# WHAT THE EXERCISE ASKS
What is needed is every line of the material that contains "your".

*** Begin section ***

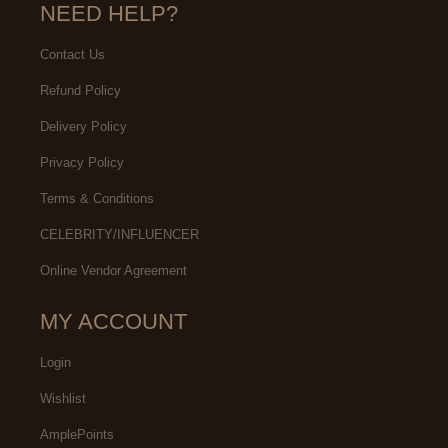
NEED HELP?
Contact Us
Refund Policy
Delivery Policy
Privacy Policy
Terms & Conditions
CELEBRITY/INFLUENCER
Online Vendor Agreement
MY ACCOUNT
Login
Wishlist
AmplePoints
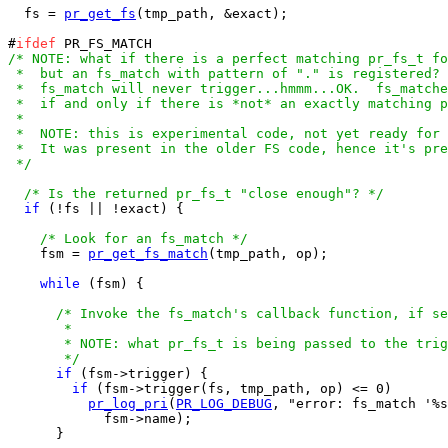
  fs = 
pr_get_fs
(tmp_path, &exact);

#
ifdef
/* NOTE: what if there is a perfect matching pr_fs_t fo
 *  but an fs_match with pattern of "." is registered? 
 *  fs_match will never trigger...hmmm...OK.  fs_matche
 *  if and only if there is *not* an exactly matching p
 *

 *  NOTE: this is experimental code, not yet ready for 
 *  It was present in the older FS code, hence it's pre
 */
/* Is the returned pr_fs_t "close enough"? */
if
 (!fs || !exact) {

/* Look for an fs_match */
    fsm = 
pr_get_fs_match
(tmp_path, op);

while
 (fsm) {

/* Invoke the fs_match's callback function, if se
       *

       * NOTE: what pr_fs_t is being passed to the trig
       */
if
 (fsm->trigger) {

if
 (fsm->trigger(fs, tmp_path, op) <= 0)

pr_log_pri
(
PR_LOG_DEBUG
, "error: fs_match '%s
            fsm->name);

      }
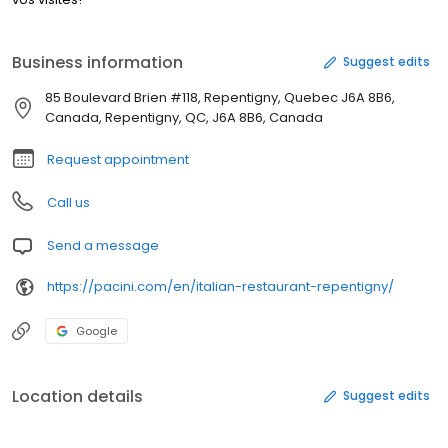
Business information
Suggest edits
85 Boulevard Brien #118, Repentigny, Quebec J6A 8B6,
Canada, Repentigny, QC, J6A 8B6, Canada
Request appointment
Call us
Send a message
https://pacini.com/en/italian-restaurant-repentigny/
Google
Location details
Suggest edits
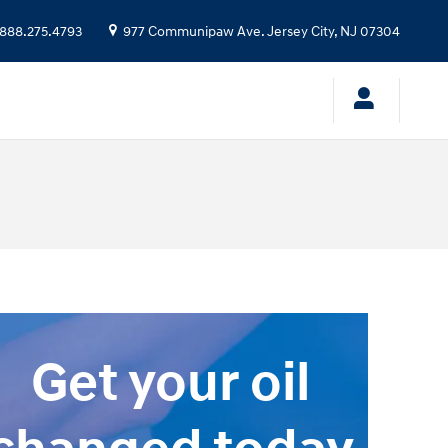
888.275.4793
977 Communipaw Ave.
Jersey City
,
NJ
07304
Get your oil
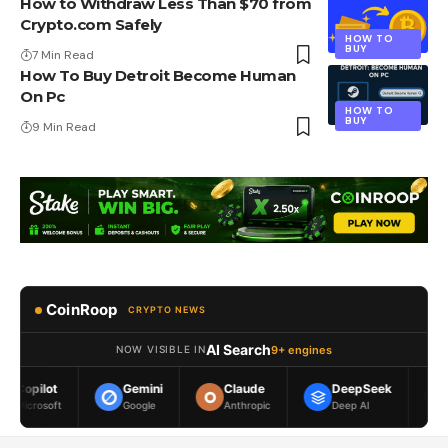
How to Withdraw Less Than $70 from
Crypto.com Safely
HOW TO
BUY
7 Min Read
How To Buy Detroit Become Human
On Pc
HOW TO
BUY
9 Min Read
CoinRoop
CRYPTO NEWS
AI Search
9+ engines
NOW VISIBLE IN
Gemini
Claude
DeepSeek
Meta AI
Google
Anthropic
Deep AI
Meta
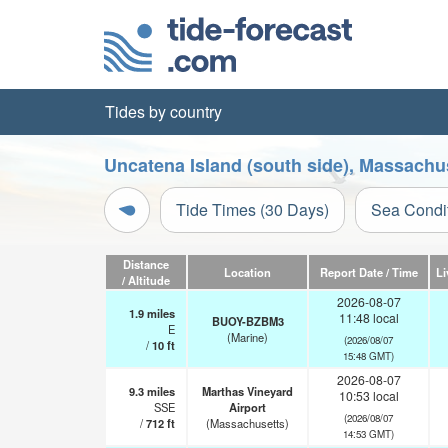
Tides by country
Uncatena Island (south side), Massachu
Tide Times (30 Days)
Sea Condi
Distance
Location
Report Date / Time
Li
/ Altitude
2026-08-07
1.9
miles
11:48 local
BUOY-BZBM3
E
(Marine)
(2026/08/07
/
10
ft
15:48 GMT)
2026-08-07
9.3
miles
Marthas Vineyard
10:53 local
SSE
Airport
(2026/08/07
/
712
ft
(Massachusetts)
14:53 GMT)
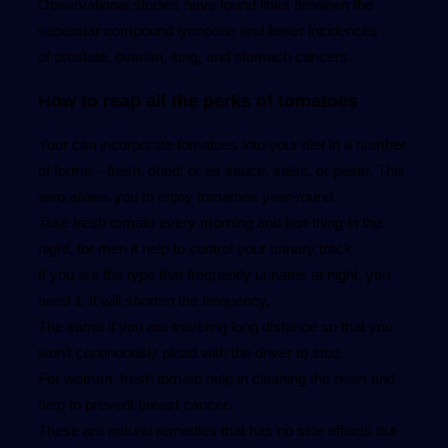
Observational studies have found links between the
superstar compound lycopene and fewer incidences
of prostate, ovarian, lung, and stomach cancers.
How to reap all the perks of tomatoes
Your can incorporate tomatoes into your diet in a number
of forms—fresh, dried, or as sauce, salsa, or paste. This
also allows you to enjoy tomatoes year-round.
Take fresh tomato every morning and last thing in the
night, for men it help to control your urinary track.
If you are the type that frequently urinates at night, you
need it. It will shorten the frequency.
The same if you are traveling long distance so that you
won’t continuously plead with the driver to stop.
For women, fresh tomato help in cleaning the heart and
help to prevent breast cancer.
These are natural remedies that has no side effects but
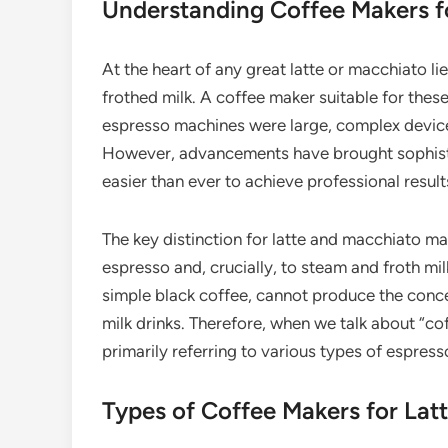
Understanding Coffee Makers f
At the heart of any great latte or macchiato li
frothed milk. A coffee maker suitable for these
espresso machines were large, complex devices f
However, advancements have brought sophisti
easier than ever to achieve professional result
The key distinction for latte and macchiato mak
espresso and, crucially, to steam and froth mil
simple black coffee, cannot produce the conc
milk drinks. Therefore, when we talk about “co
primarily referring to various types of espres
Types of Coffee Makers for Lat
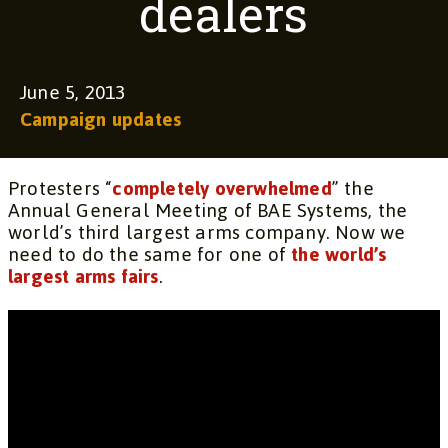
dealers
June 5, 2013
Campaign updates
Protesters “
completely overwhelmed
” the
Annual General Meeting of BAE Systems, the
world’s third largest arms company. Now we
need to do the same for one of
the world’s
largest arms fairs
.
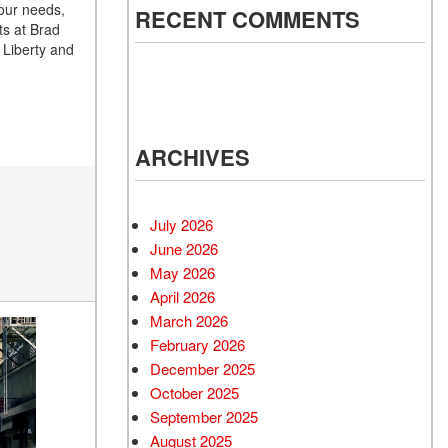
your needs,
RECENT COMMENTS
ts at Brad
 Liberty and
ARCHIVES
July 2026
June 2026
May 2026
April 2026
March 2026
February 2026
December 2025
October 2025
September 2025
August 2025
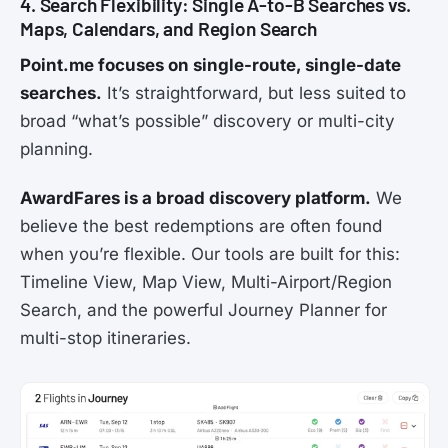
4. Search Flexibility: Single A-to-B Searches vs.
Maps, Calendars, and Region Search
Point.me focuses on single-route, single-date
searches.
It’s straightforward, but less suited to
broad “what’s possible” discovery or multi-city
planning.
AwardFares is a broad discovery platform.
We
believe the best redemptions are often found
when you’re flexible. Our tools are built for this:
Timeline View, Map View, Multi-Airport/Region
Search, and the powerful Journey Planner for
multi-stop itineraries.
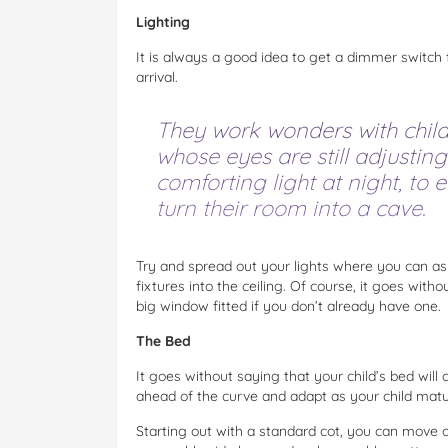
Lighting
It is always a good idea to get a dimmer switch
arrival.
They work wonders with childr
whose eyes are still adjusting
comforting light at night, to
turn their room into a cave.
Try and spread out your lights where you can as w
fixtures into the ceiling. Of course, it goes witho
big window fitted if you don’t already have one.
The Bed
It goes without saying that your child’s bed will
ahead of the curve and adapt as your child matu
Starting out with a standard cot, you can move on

*** End section ***

# ANSWER TO THIS PROBLEM
Get your oil
Your can incorporate tomatoes into your diet in a number
night, for men it help to control your urinary track.
your needs,
Try and spread out your lights where you can as w
It goes without saying that your child’s bed will
ahead of the curve and adapt as your child matu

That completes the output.